Eight temptations. Eight attitudes. Eight behaviors. Eight sins…
that seemed to repeat themselves more than others.
He shared his list of eight with other monks, who confessed that they too shared many of the same temptations. Over time, his list was copied and transmitted from monastery to monestary. By the 6th century, Pope Gregory I had received a copy of the eight sins of Evagrius. Gregory tweaked the list a bit. He combined two of the sins into one, and refined the list to seven. He declared these seven sins were the sins that were most common to all follwers of Christ. These seven were the sins from which all other sins were born. He listed them in order of least threatening or deadly, to the most deadly.
His list (from least to greatest threat) was:
Lust. Gluttony. Greed. Sloth. Wrath. Envy. Pride.
What is crucial to know is that none of these sins simply exist in and of themselves. Like most sins, each of these seven is a distortion, or a twisting of a some good thing.

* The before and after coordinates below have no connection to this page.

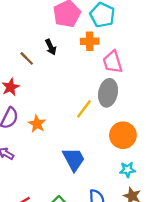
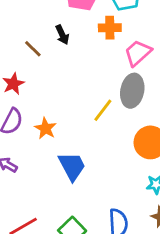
pink trapezoid: (113, 62) -> (138, 53), turned 65
blue trapezoid: (74, 159) -> (72, 166), moved

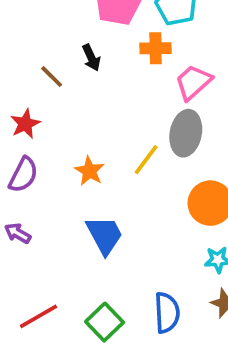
orange star: (45, 128) -> (89, 171), moved

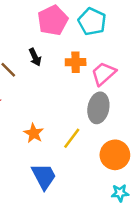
orange cross: (156, 48) -> (76, 62), moved
yellow line: (146, 160) -> (72, 138), moved

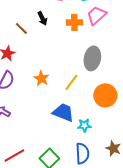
pink trapezoid: (103, 74) -> (96, 15), moved
blue trapezoid: (44, 176) -> (63, 112), moved, turned -40
cyan star: (120, 193) -> (84, 125), moved

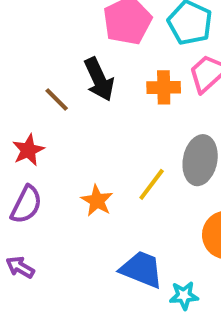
black arrow: (42, 18) -> (99, 79), size x1.5
yellow line: (71, 82) -> (152, 184), moved

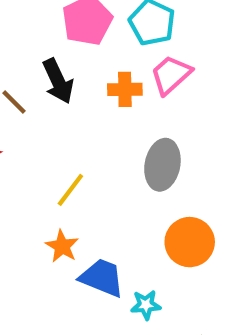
yellow line: (152, 184) -> (70, 190), moved
orange star: (97, 201) -> (62, 246), moved

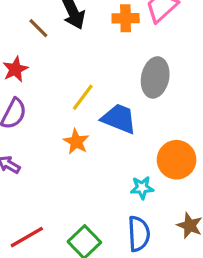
orange circle: (190, 242) -> (177, 160), moved
blue trapezoid: (102, 278) -> (119, 119), moved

(Lust, for example, doesn’t just exist on its own. Lust is a distortion (or shadow side) of healthy, God-given desires.)
In other words, these sins don’t just show up.
They sneak up.
They creep into our lives in ways that are mostly subtle and undetectable at first. They settle into our lives wearing the mask of what seems to be normal and healthy and good. But slowly, they have the potential to eat away at our lives until there is very little left of the relationships that matter. Relationships with God; with other people; even with ourselves.
That is why on Sunday, March 9th we begin a new sermon series during the season of Lent entitled, “7 Deadly Sins.”
Using the traditional seven as a springboard, we will consider the destructive power of sin in our lives, paying particular attention to the subtle and sinister ways these sins can creep in, destroying what is most valuable to us. Throughout the series we will talk clearly and specifically about how Jesus Christ offers the only true way out; a way to be forgiven, renewed, and free.
While there is a traditional order to the 7 Deadly Sins, we will arrange our study in the following order: Greed. Envy. Wrath. Sloth. Lust. Pride. Gluttony.